## Your objective:
Wherever a line in the data below holds "kogelkraan", copy that line.

(Records from a data source)
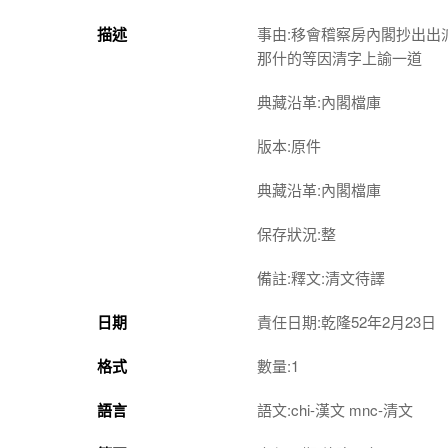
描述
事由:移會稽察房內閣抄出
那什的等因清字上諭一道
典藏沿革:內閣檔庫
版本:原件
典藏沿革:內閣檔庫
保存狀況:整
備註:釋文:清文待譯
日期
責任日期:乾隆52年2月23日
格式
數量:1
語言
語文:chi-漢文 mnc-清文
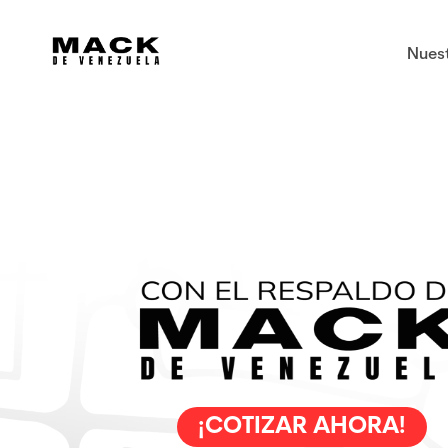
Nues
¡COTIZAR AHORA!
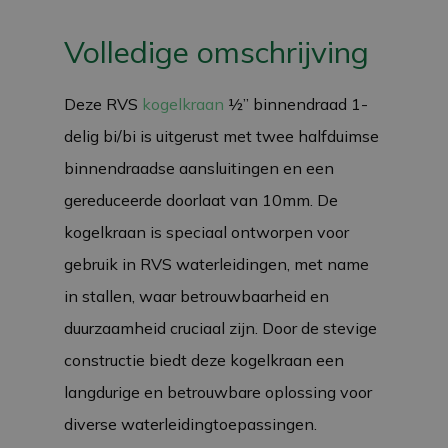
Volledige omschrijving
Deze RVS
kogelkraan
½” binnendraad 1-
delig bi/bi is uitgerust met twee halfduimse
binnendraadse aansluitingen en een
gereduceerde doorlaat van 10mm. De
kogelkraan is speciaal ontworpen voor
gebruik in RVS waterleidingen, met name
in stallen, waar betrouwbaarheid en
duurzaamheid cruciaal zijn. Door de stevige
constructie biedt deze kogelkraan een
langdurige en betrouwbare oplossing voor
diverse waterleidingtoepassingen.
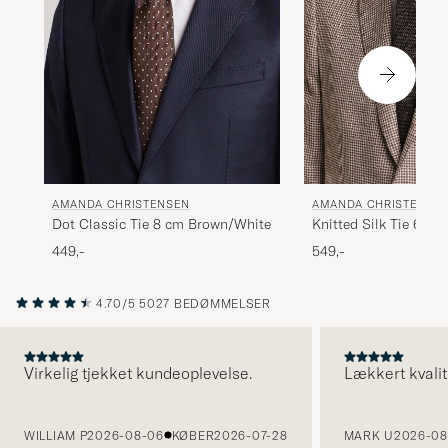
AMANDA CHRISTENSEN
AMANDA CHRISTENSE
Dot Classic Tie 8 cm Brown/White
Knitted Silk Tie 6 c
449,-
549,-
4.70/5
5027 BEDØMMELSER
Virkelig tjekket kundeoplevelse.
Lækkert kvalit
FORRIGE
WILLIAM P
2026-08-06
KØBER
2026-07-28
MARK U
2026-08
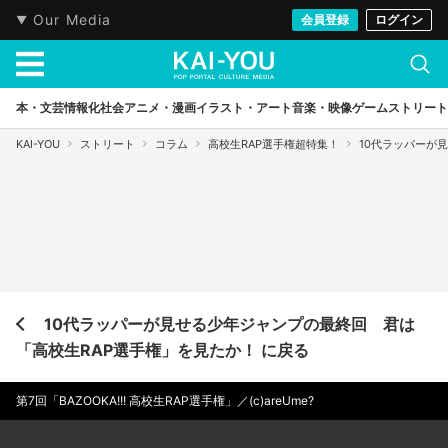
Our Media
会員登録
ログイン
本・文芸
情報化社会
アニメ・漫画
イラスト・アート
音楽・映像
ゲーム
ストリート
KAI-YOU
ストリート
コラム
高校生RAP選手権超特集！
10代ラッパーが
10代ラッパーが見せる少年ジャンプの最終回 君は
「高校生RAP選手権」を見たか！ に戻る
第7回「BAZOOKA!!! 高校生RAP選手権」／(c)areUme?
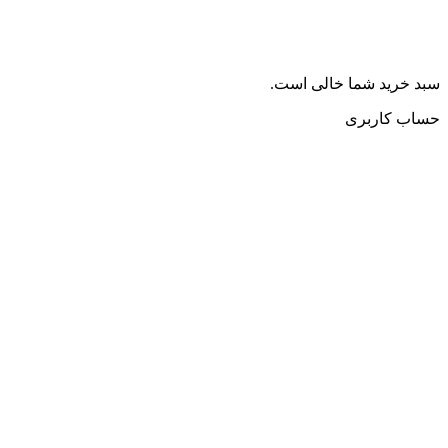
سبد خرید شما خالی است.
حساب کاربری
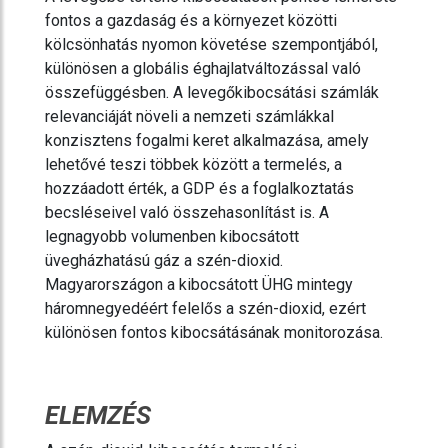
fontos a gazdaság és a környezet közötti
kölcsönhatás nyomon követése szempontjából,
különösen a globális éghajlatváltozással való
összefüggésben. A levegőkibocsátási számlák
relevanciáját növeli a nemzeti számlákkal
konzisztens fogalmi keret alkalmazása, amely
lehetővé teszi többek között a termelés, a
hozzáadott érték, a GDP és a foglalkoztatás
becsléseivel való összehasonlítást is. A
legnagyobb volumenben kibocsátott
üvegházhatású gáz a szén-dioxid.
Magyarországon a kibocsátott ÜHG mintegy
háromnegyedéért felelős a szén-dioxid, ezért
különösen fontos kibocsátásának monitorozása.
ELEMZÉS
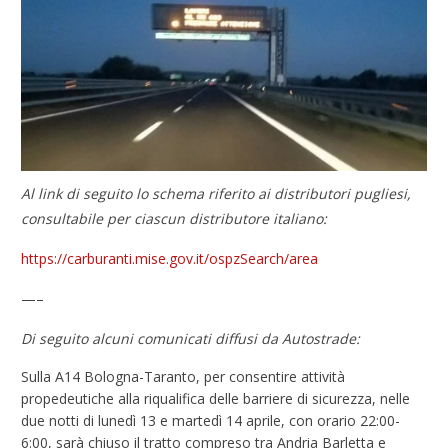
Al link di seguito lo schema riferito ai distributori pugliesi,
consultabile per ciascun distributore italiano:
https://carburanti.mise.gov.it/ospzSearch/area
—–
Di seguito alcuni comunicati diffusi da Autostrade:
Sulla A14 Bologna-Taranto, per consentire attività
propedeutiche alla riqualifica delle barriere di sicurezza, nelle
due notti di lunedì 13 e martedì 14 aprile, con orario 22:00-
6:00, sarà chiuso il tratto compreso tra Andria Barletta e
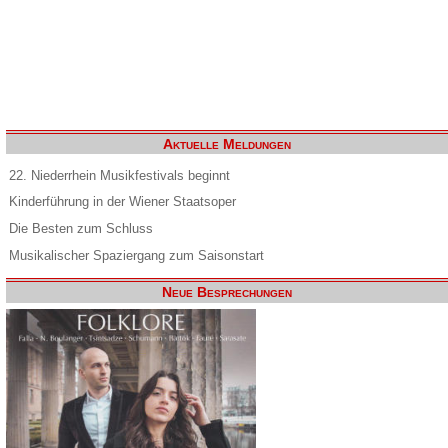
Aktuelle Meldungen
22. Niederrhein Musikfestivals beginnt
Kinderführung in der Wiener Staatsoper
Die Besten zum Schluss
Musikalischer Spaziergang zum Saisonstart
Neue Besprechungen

## Answer section:
kogelkraan
kogelkraan is speciaal ontworpen voor
constructie biedt deze kogelkraan een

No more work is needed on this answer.